| DATA SUPPLIED |
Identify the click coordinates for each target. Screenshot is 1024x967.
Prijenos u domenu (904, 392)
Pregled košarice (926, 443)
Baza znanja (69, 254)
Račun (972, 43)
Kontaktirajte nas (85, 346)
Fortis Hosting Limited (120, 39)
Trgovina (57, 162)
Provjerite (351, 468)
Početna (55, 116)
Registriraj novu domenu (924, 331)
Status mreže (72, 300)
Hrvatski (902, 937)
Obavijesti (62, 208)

--

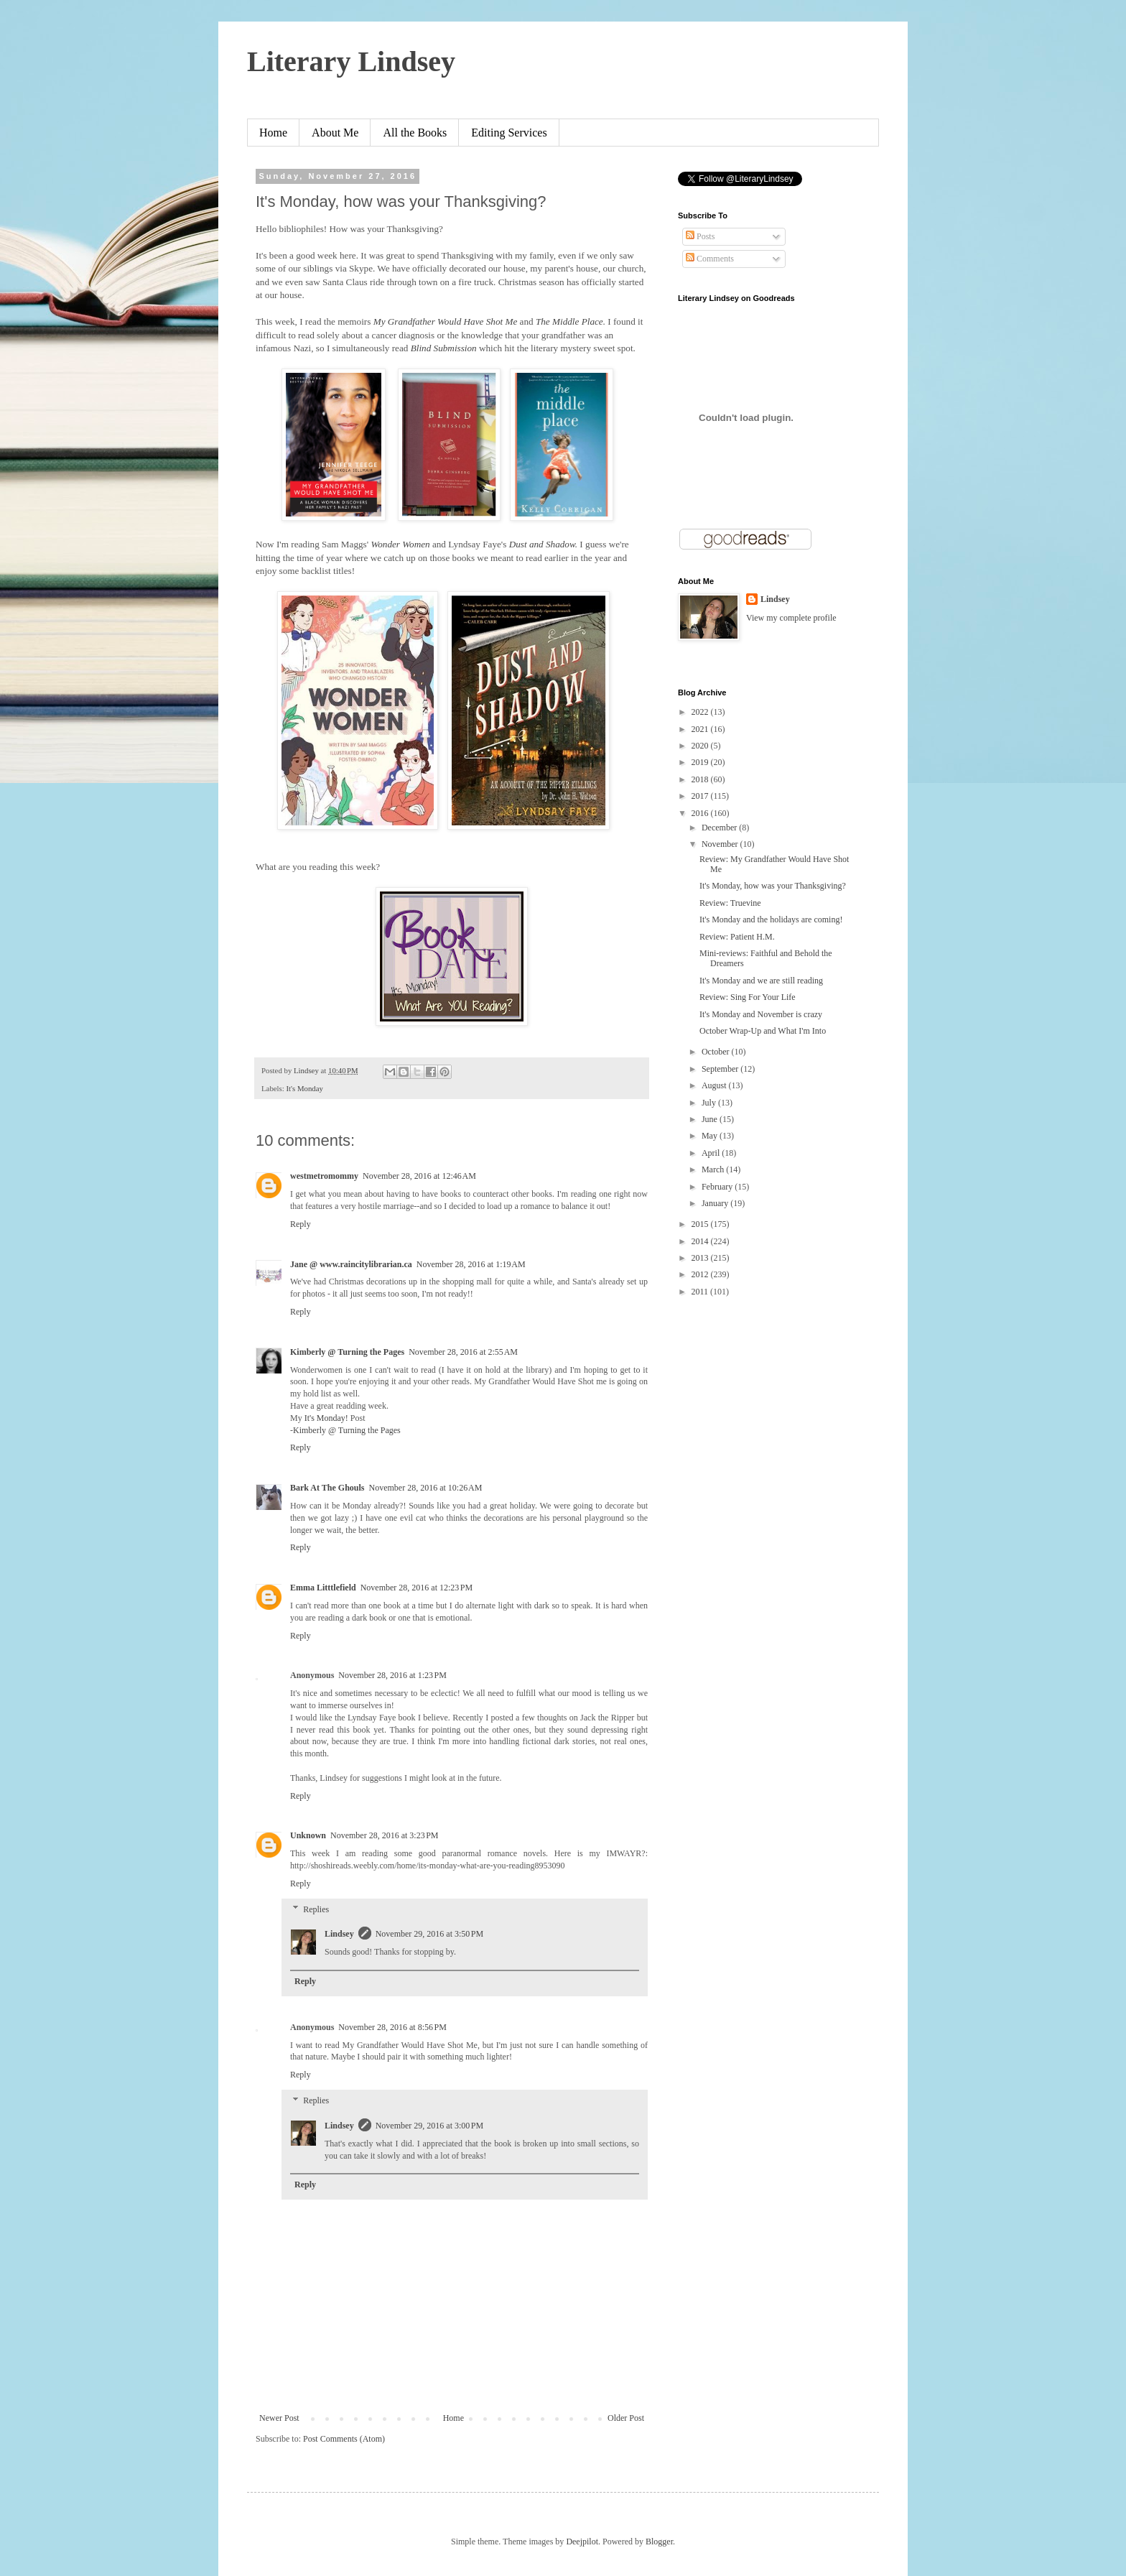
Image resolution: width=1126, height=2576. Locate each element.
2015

---

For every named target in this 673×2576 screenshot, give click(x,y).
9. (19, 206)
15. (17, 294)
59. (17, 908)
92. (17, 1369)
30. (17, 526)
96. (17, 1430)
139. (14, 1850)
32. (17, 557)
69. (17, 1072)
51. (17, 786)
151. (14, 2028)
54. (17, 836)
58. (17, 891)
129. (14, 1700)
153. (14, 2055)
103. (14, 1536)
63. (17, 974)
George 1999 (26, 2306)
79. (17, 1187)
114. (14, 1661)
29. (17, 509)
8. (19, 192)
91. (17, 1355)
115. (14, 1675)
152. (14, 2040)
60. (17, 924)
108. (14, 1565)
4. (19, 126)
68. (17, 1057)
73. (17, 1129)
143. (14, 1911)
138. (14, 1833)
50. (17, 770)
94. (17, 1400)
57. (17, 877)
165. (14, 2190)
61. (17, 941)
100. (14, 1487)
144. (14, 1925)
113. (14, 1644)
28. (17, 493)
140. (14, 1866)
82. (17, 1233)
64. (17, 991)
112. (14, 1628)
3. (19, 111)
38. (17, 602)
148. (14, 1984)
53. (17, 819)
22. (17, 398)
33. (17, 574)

| EXERCISE |
How many of the lines above include the string "target"? Reply with the number by itself.

| TASK SOLUTION |
2